--- TASK INPUT ---

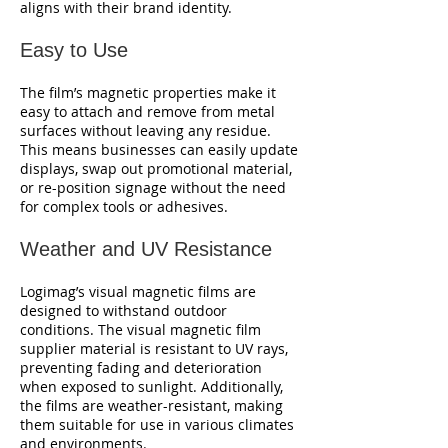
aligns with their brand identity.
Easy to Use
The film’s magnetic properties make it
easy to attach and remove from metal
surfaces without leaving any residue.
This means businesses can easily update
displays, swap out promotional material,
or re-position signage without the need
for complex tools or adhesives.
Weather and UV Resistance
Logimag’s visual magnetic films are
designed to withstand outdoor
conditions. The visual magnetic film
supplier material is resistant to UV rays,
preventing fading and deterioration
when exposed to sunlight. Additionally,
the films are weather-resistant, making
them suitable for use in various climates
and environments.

---
--- TASK INPUT ---

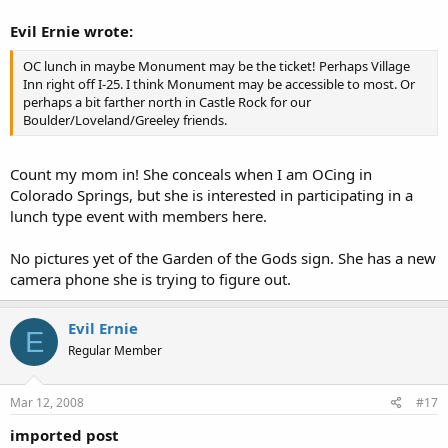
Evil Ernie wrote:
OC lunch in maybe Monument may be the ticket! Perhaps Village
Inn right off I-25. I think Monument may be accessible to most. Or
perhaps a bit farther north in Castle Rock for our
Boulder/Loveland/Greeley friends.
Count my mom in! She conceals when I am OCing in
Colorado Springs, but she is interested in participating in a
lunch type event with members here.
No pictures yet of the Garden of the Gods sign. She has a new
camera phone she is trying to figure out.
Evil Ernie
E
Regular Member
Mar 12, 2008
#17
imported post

---
--- TASK INPUT ---

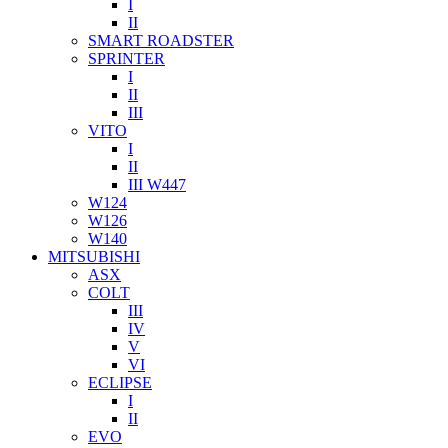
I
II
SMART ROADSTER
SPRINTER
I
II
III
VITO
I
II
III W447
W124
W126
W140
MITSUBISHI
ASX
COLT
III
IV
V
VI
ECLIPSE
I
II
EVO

---

Considering only the material above, set down every line from the one with "Weather and UV Resistance" to the one with "and environments.", inclusive, exactly as written.

THE COMPLETED TASK:
Weather and UV Resistance
Logimag’s visual magnetic films are
designed to withstand outdoor
conditions. The visual magnetic film
supplier material is resistant to UV rays,
preventing fading and deterioration
when exposed to sunlight. Additionally,
the films are weather-resistant, making
them suitable for use in various climates
and environments.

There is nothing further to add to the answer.